# Frage



## MatzZe (26. März 2011)

Ich habe ein Spiel (minecraft) das ich andauernd versuche zu öffnen, aber ich leider immer nur das erhalte :

   Bad video card drivers!      
      -----------------------      

Minecraft was unable to start because it failed to find an accelerated OpenGL mode.
This can usually be fixed by updating the video card drivers.



--- BEGIN ERROR REPORT 7fe0271 --------
Generated 26.03.11 11:20

Minecraft: Minecraft Alpha v1.2.2
OS: Windows 7 (x86) version 6.1
Java: 1.6.0_24, Sun Microsystems Inc.
VM: Java HotSpot(TM) Client VM (mixed mode), Sun Microsystems Inc.
LWJGL: 2.4.2
[failed to get system properties (java.lang.NullPointerException)]
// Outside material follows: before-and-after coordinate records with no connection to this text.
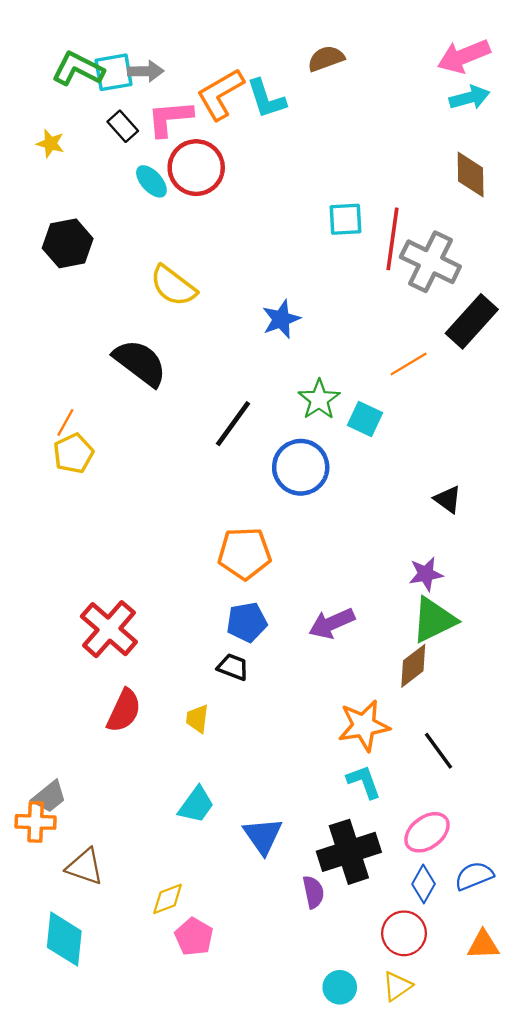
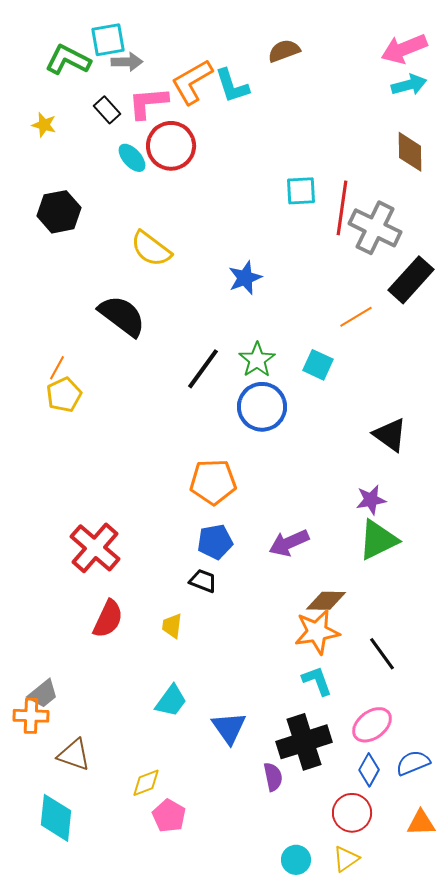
cyan square: (114, 72) -> (108, 40), moved
green star: (319, 399) -> (257, 360), moved
black triangle: (448, 499) -> (390, 435), size x1.4
brown diamond: (413, 666) -> (326, 601), moved, turned 39

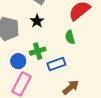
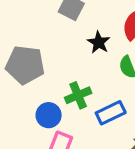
black star: (37, 21) -> (99, 42), moved

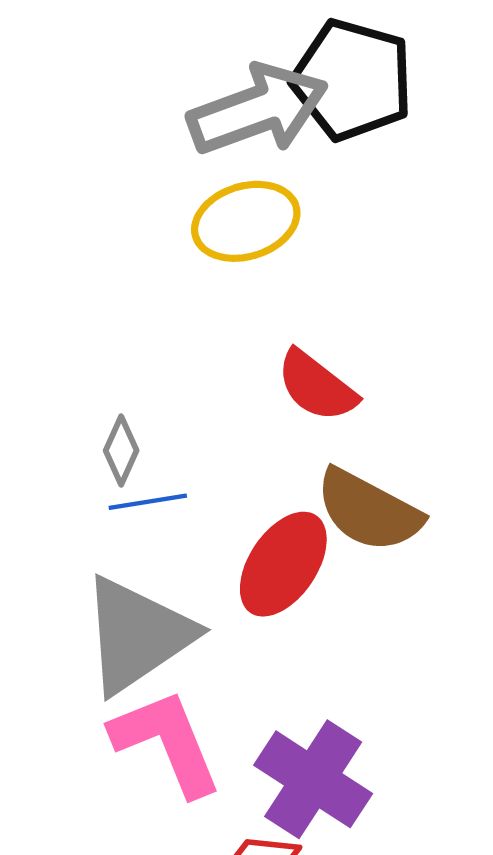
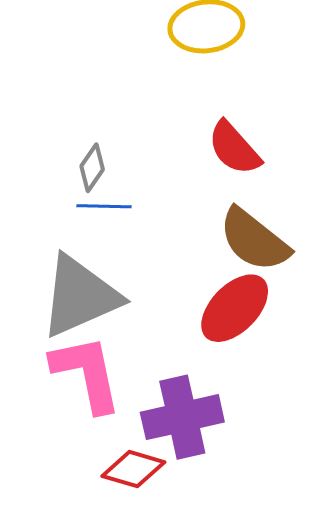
red ellipse: (283, 564) -> (235, 308), moved
purple cross: (313, 779) -> (182, 417), turned 34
org.lwjgl.LWJGLException: Pixel format not accelerated
	at org.lwjgl.opengl.WindowsPeerInfo.nChoosePixelFormat(Native Method)
	at org.lwjgl.opengl.WindowsPeerInfo.choosePixelFormat(WindowsPeerInfo.java:52)
	at org.lwjgl.opengl.WindowsDisplay.createWindow(WindowsDisplay.java:185)
	at org.lwjgl.opengl.Display.createWindow(Display.java:311)
	at org.lwjgl.opengl.Display.create(Display.java:856)
	at org.lwjgl.opengl.Display.create(Display.java:784)
	at org.lwjgl.opengl.Display.create(Display.java:765)
	at net.minecraft.client.Minecraft.a(SourceFile:201)
	at net.minecraft.client.Minecraft.runt(SourceFile:563)
	at java.lang.Thread.run(Unknown Source)
--- END ERROR REPORT acda248b ----------

Vielleicht kann mir ja bitte einer weiterhelfen


----------



## sheel (27. März 2011)

Hi

es steht doch alles da, was tu tun sollst: Einen Treiber für deine Grafikkarte installieren.

Gruß


----------



## MatzZe (27. März 2011)

hab ich gemacht, aber ich kanns dann nur scannen und muss mich i.wo neu anmelden das ich nicht möchte :S !


----------



## sheel (27. März 2011)

Was willst du scannen? Ich dachte, es geht um ein Spiel?
Und wo sollst du dich anmelden?
Hab keine Ahnung, wovon du redest.

Und bitte beachte Netiquette P.15. Beim Anmelden hast du zugestimmt, dich daran zu halten.

Gruß


----------



## MatzZe (27. März 2011)

Ich meine damit ich wollte in Google schauen ob ich einen Treiber für die grafikkarte herunterladen und installieren, was ich gemacht habe, dannach müsste ich mich anmelden und etwas bezahlen um das zu machen, tut mir leid falls ich dich verwirre, aber ich bin selber schon ganz durcheinander !

Gruß


----------



## sheel (27. März 2011)

Welche Grafikkarte und welches Betriebssystem hast du denn genau?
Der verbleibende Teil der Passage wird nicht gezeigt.